Now, using what we know about the types, and the rest of the statement, what else can we figure out? Hmm, I guess we should talk about function application, by looking at the innermost bit of the statement above.

We see this: (x:p->ø->t z:p):ø->t, and this means we are calling the function x with the argument z. Remember that everything after the colons are simply types. Ignoring the types, we could just write (x z) which is basic function application in lambda calulus. In Scala this would be simply x(z). And what type does calling x yield? Not to beat it into your brain, but remember that x is a function that takes a p and returns a function that takes an ø and returns a t. Calling it with a p will yield a function that takes an ø and returns a t, or more simply ø->t.

In the original statement, we had (x:p->ø->t z:p):ø->t, and this is correct, as I just explained.

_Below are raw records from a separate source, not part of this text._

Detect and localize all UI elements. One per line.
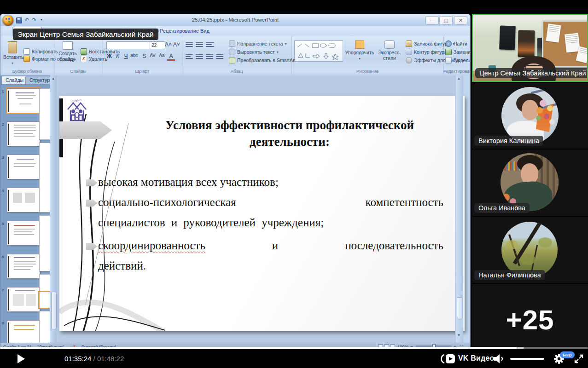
group-clipboard: Вставить ▾ Копировать Формат по образцу … <box>0 36 54 75</box>
thumb-number: 7 <box>2 288 4 292</box>
justify-icon[interactable] <box>216 53 223 60</box>
bold-button[interactable]: Ж <box>105 53 113 59</box>
align-right-icon[interactable] <box>206 53 213 60</box>
slide-title: Условия эффективности профилактической д… <box>115 117 465 150</box>
tab-slides-panel[interactable]: Слайды <box>1 76 28 85</box>
smartart-button[interactable]: Преобразовать в SmartArt▾ <box>229 57 299 63</box>
char-spacing-button[interactable]: AV <box>149 53 157 58</box>
select-icon <box>445 57 452 63</box>
text-direction-button[interactable]: Направление текста▾ <box>229 40 287 47</box>
close-button[interactable]: ✕ <box>454 16 467 25</box>
slide-thumbnail-7[interactable] <box>7 287 40 312</box>
quick-styles-button[interactable]: Экспресс-стили <box>375 40 404 61</box>
slides-panel: Слайды Структура ✕ <box>0 75 57 348</box>
tab-vid[interactable]: Вид <box>196 27 214 35</box>
align-text-button[interactable]: Выровнять текст▾ <box>229 49 279 55</box>
volume-slider[interactable] <box>510 358 544 360</box>
participant-tile[interactable]: Ольга Иванова <box>472 150 588 216</box>
slide-thumbnail-4[interactable] <box>7 188 40 213</box>
slide-thumbnail-3[interactable] <box>7 155 40 179</box>
scroll-up-icon[interactable]: ▲ <box>51 76 55 80</box>
shape-effects-icon <box>406 57 412 63</box>
arrange-button[interactable]: Упорядочить ▾ <box>345 40 374 61</box>
powerpoint-window: ↶ ↷ ▾ 25.04.25.pptx - Microsoft PowerPoi… <box>0 14 471 348</box>
find-button[interactable]: Найти <box>445 40 467 47</box>
more-participants-tile[interactable]: +25 <box>472 284 588 350</box>
slide-title-line2: деятельности: <box>250 135 330 149</box>
strikethrough-button[interactable]: abc <box>130 53 138 58</box>
center-semya-logo: СЕМЬЯ <box>66 99 88 122</box>
participant-tile[interactable]: Наталья Филиппова <box>472 217 588 283</box>
shapes-gallery[interactable] <box>294 40 343 62</box>
shape-outline-icon <box>406 49 412 55</box>
slide-thumbnail-8[interactable] <box>7 320 40 345</box>
thumb-number: 3 <box>2 155 4 160</box>
minimize-button[interactable]: — <box>425 16 439 25</box>
fullscreen-icon[interactable] <box>574 354 584 364</box>
thumb-number: 1 <box>2 89 4 93</box>
title-bar: ↶ ↷ ▾ 25.04.25.pptx - Microsoft PowerPoi… <box>0 14 470 26</box>
underline-button[interactable]: Ч <box>122 53 130 59</box>
grow-font-icon[interactable]: A˄ <box>164 41 172 48</box>
player-controls: 01:35:24 / 01:48:22 VK Видео FHD <box>0 349 588 368</box>
canvas-scroll-thumb[interactable] <box>457 297 462 319</box>
thumb-number: 2 <box>2 122 4 126</box>
video-progress-bar[interactable] <box>0 347 588 349</box>
select-button[interactable]: Выделить <box>445 57 471 63</box>
slide-thumbnail-2[interactable] <box>7 121 40 146</box>
scroll-up-icon[interactable]: ▲ <box>457 76 461 80</box>
group-editing: Найти Заменить Выделить Редактирование <box>443 36 471 75</box>
bullets-icon[interactable] <box>186 41 193 48</box>
align-center-icon[interactable] <box>196 53 203 60</box>
paste-button[interactable]: Вставить ▾ <box>3 41 22 65</box>
format-painter-icon <box>23 56 30 62</box>
find-icon <box>445 40 452 47</box>
italic-button[interactable]: К <box>114 53 122 59</box>
font-color-button[interactable]: А <box>167 53 175 61</box>
slide-thumbnail-1[interactable] <box>7 88 40 113</box>
svg-text:СЕМЬЯ: СЕМЬЯ <box>71 99 82 103</box>
indent-icons[interactable] <box>206 41 214 48</box>
participant-tile[interactable]: Виктория Калинина <box>472 83 588 149</box>
change-case-button[interactable]: Aa <box>158 53 166 58</box>
total-time: 01:48:22 <box>97 355 124 362</box>
align-left-icon[interactable] <box>186 53 193 60</box>
slide-thumbnail-6[interactable] <box>7 254 40 279</box>
new-slide-icon <box>63 41 73 50</box>
thumb-number: 6 <box>2 255 4 259</box>
maximize-button[interactable]: ▢ <box>439 16 453 25</box>
slide-title-line1: Условия эффективности профилактической <box>165 118 414 132</box>
progress-remaining <box>524 347 588 349</box>
progress-handle[interactable] <box>517 347 524 349</box>
participant-tile-camera[interactable]: Центр Семья Забайкальский Край <box>472 14 588 82</box>
canvas-vscrollbar[interactable]: ▲ ▼ ⏶ ⏷ <box>455 75 463 348</box>
slide-canvas: СЕМЬЯ Условия эффективности профилактиче… <box>57 75 463 348</box>
replace-button[interactable]: Заменить <box>445 49 471 55</box>
arrange-icon <box>355 40 364 49</box>
panel-scroll-thumb[interactable] <box>51 292 57 329</box>
text-shadow-button[interactable]: S <box>140 53 148 59</box>
vk-video-logo-icon <box>440 353 456 364</box>
group-drawing: Упорядочить ▾ Экспресс-стили Заливка фиг… <box>291 36 444 75</box>
screen-share-label: Экран Центр Семья Забайкальский Край <box>13 29 158 40</box>
shrink-font-icon[interactable]: A˅ <box>173 41 180 48</box>
smartart-icon <box>229 57 235 63</box>
participant-name: Виктория Калинина <box>474 136 543 146</box>
copy-button[interactable]: Копировать <box>23 48 58 55</box>
font-name-combobox[interactable] <box>106 41 151 49</box>
numbering-icon[interactable] <box>196 41 203 48</box>
quality-badge[interactable]: FHD <box>560 351 575 358</box>
align-text-icon <box>229 49 235 55</box>
new-slide-button[interactable]: Создать слайд ▾ <box>56 41 80 62</box>
slide-thumbnail-5[interactable] <box>7 221 40 246</box>
group-font: 22 A˄ A˅ Ж К Ч abc S AV Aa А Шрифт <box>103 36 182 75</box>
panel-scrollbar[interactable]: ▲ ▼ <box>50 75 57 348</box>
font-size-combobox[interactable]: 22 <box>150 41 165 49</box>
thumb-number: 4 <box>2 189 4 193</box>
group-slides: Создать слайд ▾ Восстановить ✗ Удалить С… <box>54 36 103 75</box>
play-button[interactable] <box>17 354 25 363</box>
slide[interactable]: СЕМЬЯ Условия эффективности профилактиче… <box>59 96 465 331</box>
participant-name: Ольга Иванова <box>474 203 530 213</box>
scroll-down-icon[interactable]: ▼ <box>457 333 461 337</box>
volume-icon[interactable] <box>493 354 505 364</box>
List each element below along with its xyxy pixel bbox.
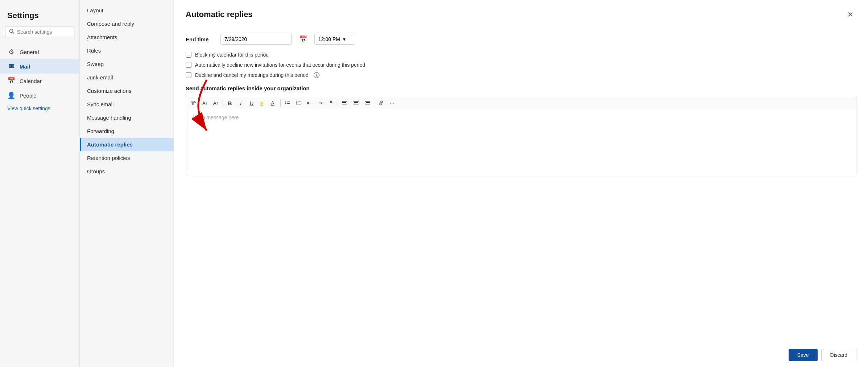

That isn't the only function application in the statement either. Right next to it we see (y:p->ø z:p):ø. Does this check out? Remember that y is a function that takes a p and returns an ø, and z is a p. Perfect. Applying y with argument x yields a ø.

Now, that fact that I said "right next to it" is meaningful. Now that we've resolved the first two applications, we end up with another application! The result of the first application ((x:p->ø->t z:p):ø->t) was ø->t, and the result of the second was a ø, and these also match. Applying ø->t to an ø results in a t. And now we've finished this big inner statement: ((x:p->ø->t z:p):ø->t (y:p->ø z:p):ø):t.

### Building Functions

Now that we've looked at the internal parts of the statement boiling it all down to a t, we can start to work our way outwords. Recall that λ is used to denote a function. λx:Int."hey" is a function that takes an Int (named x) and returns a String, "hey". Fully typed this would be (λx:Int."hey"):String

Working our way one step outwards from our function applications, we have (λz:p.((x:p->ø->t z:p):ø->t (y:p->ø z:p):ø):t):p->t. Recall that we already determined the inner part to be a t. We can now thing of this as (λz:p.(some arbitrary t)):p->t. And that's correct. This is a function that takes a argument z of type p, and returns a t. Hence its type: p->t.

### Solving for A

Lets take a look back to remember what were trying to solve. One thing we need to find is A:

(λy:p->ø.

(λz:p.((x:p->ø->t z:p):ø->t (y:p->ø z:p):ø):t):p->t

):A

We've already determined the inner part to be correct - its p->t. Using what we just learned about creating functions with λ, and what we learned about types earlier, we know that (λy:p->ø. whatever):A builds a function that takes an argument, y:p-ø. That is - an argument y of type function from p to ø.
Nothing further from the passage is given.